BEGIN Record set

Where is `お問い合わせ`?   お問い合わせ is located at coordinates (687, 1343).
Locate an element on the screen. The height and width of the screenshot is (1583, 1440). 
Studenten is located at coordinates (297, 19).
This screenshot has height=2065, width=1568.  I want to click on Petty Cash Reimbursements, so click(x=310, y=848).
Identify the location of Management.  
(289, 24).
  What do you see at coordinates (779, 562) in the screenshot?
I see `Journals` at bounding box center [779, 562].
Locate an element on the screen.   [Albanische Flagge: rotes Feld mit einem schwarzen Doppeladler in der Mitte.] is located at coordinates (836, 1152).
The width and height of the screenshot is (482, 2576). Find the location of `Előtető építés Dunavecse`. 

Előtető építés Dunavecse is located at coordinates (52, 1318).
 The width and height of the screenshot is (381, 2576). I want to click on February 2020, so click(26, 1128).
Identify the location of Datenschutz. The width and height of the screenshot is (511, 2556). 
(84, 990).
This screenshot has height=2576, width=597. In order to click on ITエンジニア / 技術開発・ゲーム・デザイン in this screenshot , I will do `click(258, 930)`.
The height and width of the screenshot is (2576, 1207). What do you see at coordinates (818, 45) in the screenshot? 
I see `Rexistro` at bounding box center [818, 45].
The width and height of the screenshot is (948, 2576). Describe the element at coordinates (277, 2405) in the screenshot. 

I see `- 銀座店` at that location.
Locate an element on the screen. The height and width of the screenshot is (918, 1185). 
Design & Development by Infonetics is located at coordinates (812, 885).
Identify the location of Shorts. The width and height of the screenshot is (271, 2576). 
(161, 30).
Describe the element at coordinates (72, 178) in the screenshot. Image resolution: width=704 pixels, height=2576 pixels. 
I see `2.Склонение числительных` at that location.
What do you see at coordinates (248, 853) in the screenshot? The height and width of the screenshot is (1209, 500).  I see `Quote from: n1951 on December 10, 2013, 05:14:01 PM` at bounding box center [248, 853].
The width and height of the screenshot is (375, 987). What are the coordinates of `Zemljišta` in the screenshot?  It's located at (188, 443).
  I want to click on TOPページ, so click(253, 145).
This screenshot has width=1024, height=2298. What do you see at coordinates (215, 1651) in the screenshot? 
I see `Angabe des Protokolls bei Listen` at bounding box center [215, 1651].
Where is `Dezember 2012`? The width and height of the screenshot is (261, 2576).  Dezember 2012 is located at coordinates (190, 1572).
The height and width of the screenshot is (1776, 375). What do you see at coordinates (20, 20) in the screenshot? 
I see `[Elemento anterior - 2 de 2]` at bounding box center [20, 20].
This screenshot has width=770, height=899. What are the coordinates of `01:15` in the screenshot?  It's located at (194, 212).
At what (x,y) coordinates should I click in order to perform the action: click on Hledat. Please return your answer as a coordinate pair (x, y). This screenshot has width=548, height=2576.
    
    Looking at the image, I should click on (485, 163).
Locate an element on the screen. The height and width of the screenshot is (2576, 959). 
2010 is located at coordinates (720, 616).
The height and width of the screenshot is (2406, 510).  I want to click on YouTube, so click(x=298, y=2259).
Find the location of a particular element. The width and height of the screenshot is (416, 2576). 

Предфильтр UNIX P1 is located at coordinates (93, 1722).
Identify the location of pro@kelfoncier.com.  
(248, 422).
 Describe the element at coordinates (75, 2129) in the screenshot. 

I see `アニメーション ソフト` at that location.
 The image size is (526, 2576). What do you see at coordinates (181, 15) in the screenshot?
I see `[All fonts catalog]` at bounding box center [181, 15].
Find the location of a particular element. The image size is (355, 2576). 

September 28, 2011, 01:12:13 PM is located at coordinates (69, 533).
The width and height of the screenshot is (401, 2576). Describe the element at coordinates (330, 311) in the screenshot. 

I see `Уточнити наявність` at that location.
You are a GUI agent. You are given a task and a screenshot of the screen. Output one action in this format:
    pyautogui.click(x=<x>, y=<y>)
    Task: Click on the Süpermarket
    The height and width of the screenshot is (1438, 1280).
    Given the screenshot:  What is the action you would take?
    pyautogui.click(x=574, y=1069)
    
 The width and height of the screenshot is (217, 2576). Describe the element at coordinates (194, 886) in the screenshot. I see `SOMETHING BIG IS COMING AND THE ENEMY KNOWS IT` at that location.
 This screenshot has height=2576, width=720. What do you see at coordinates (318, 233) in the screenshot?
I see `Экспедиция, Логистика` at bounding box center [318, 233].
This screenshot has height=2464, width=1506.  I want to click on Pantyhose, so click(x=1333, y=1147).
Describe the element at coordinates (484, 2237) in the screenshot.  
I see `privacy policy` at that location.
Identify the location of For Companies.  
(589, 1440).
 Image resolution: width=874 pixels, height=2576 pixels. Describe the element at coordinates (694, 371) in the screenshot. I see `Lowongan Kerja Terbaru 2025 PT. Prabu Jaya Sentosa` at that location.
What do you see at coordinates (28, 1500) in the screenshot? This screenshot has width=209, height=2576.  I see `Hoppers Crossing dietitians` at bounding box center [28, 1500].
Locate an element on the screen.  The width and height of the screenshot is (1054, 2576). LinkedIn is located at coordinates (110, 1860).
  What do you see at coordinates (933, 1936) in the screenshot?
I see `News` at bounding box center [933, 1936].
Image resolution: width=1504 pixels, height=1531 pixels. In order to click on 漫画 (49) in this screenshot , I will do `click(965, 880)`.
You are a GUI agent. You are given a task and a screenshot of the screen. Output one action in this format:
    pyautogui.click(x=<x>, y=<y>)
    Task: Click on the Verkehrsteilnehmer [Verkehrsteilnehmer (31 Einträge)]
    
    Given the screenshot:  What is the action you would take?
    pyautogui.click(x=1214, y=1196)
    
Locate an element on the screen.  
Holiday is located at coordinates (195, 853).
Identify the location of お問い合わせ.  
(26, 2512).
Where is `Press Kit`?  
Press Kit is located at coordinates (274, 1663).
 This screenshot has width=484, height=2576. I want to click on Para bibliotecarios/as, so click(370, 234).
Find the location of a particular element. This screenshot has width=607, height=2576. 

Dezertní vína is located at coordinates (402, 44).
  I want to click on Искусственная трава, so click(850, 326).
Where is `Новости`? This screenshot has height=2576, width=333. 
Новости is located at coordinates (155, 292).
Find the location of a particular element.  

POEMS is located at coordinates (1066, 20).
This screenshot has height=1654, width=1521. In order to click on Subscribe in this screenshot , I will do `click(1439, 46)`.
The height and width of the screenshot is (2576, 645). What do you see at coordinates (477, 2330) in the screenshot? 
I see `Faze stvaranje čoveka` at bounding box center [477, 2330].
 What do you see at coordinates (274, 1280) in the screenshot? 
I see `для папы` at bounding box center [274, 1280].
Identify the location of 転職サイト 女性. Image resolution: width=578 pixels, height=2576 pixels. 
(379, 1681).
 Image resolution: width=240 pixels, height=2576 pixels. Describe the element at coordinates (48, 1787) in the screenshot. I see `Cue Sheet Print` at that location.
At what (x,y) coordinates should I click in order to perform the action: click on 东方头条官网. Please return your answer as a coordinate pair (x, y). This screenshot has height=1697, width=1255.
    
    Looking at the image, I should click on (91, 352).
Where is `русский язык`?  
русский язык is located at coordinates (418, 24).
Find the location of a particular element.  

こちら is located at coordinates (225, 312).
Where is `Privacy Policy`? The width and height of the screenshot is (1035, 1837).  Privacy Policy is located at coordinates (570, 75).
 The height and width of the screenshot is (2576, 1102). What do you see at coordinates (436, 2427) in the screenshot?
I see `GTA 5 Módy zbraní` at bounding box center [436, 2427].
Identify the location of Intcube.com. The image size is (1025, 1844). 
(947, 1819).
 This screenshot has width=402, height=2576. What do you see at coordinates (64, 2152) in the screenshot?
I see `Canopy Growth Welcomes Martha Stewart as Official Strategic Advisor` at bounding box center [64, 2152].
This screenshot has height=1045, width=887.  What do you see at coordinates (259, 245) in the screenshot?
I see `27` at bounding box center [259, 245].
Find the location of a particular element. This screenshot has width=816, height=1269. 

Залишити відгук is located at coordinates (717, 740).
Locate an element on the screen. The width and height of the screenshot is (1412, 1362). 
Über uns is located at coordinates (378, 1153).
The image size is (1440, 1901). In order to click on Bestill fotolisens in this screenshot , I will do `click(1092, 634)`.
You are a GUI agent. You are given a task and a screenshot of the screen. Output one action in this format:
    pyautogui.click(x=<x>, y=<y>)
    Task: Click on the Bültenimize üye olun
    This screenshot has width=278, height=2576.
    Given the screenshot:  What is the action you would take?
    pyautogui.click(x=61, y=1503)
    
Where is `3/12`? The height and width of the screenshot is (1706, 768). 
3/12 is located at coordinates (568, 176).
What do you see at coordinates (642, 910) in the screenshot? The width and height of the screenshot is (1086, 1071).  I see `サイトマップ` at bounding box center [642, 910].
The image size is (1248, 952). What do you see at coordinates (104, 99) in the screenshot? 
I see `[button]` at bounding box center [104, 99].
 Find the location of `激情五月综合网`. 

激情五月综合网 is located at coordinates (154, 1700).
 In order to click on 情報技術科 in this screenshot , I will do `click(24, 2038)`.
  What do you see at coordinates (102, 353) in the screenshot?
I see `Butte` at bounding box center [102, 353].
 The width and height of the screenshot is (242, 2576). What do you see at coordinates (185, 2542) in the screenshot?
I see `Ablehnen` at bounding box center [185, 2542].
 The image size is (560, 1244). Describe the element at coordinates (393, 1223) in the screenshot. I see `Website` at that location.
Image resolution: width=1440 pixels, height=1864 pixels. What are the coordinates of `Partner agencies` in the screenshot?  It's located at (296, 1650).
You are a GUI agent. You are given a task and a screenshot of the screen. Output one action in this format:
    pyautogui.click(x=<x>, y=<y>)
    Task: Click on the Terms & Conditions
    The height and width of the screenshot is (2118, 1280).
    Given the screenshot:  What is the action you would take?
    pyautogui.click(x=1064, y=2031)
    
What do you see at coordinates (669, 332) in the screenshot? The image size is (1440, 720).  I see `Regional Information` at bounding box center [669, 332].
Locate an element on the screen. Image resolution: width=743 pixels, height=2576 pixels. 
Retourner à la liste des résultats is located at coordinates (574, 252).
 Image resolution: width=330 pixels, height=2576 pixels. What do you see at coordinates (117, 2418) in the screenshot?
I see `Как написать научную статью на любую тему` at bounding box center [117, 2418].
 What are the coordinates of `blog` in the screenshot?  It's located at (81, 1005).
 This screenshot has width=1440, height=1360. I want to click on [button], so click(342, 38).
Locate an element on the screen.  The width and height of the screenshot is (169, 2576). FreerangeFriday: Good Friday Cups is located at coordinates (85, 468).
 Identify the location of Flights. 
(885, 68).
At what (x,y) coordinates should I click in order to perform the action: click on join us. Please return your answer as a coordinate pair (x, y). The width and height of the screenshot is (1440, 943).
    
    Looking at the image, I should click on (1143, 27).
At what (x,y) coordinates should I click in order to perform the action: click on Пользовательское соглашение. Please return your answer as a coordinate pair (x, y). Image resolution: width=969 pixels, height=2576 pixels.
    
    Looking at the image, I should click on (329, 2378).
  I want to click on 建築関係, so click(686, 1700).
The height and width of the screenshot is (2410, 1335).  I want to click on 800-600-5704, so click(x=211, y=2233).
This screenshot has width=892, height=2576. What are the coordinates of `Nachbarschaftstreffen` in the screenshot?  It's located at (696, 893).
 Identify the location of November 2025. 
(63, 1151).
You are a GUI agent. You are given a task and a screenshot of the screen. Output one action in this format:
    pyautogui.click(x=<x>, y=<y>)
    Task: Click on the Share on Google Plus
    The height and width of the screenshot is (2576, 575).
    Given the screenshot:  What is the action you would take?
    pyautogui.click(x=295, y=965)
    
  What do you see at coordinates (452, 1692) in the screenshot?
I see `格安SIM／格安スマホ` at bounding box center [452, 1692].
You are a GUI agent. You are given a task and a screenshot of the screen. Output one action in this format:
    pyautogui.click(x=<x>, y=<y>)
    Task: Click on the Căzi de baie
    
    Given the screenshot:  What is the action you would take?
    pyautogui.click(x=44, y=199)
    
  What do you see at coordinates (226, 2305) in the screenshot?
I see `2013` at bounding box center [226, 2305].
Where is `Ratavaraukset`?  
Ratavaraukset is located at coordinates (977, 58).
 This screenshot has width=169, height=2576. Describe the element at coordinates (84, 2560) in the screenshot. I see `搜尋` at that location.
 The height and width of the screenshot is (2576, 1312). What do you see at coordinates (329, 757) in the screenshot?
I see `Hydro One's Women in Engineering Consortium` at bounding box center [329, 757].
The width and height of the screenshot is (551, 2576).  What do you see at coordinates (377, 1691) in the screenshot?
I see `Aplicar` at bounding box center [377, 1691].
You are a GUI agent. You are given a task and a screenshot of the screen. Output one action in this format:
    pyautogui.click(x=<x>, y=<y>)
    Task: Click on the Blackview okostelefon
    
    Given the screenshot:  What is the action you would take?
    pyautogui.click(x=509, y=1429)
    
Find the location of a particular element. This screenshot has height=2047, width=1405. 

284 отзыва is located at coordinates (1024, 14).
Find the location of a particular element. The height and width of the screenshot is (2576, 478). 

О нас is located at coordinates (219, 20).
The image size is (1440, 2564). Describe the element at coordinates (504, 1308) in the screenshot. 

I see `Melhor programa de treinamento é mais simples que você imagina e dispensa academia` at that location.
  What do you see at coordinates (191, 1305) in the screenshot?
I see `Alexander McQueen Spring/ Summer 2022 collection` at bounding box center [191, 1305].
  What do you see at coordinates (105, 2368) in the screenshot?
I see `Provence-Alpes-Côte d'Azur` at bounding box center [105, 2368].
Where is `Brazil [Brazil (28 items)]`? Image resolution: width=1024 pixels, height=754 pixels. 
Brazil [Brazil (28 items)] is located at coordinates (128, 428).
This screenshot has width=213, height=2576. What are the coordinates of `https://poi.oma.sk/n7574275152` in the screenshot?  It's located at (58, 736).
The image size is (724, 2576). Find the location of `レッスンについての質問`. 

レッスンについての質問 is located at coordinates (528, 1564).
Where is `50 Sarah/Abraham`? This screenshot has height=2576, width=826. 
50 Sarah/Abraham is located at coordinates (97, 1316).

END Record set

#### Description of the task
Quote exactly the first line of the entries and every line after it, stopping with the line that contains "This screenshot has height=2065, width=1568.".

#### Problem solution
Where is `お問い合わせ`?   お問い合わせ is located at coordinates (687, 1343).
Locate an element on the screen. The height and width of the screenshot is (1583, 1440). 
Studenten is located at coordinates (297, 19).
This screenshot has height=2065, width=1568.  I want to click on Petty Cash Reimbursements, so click(x=310, y=848).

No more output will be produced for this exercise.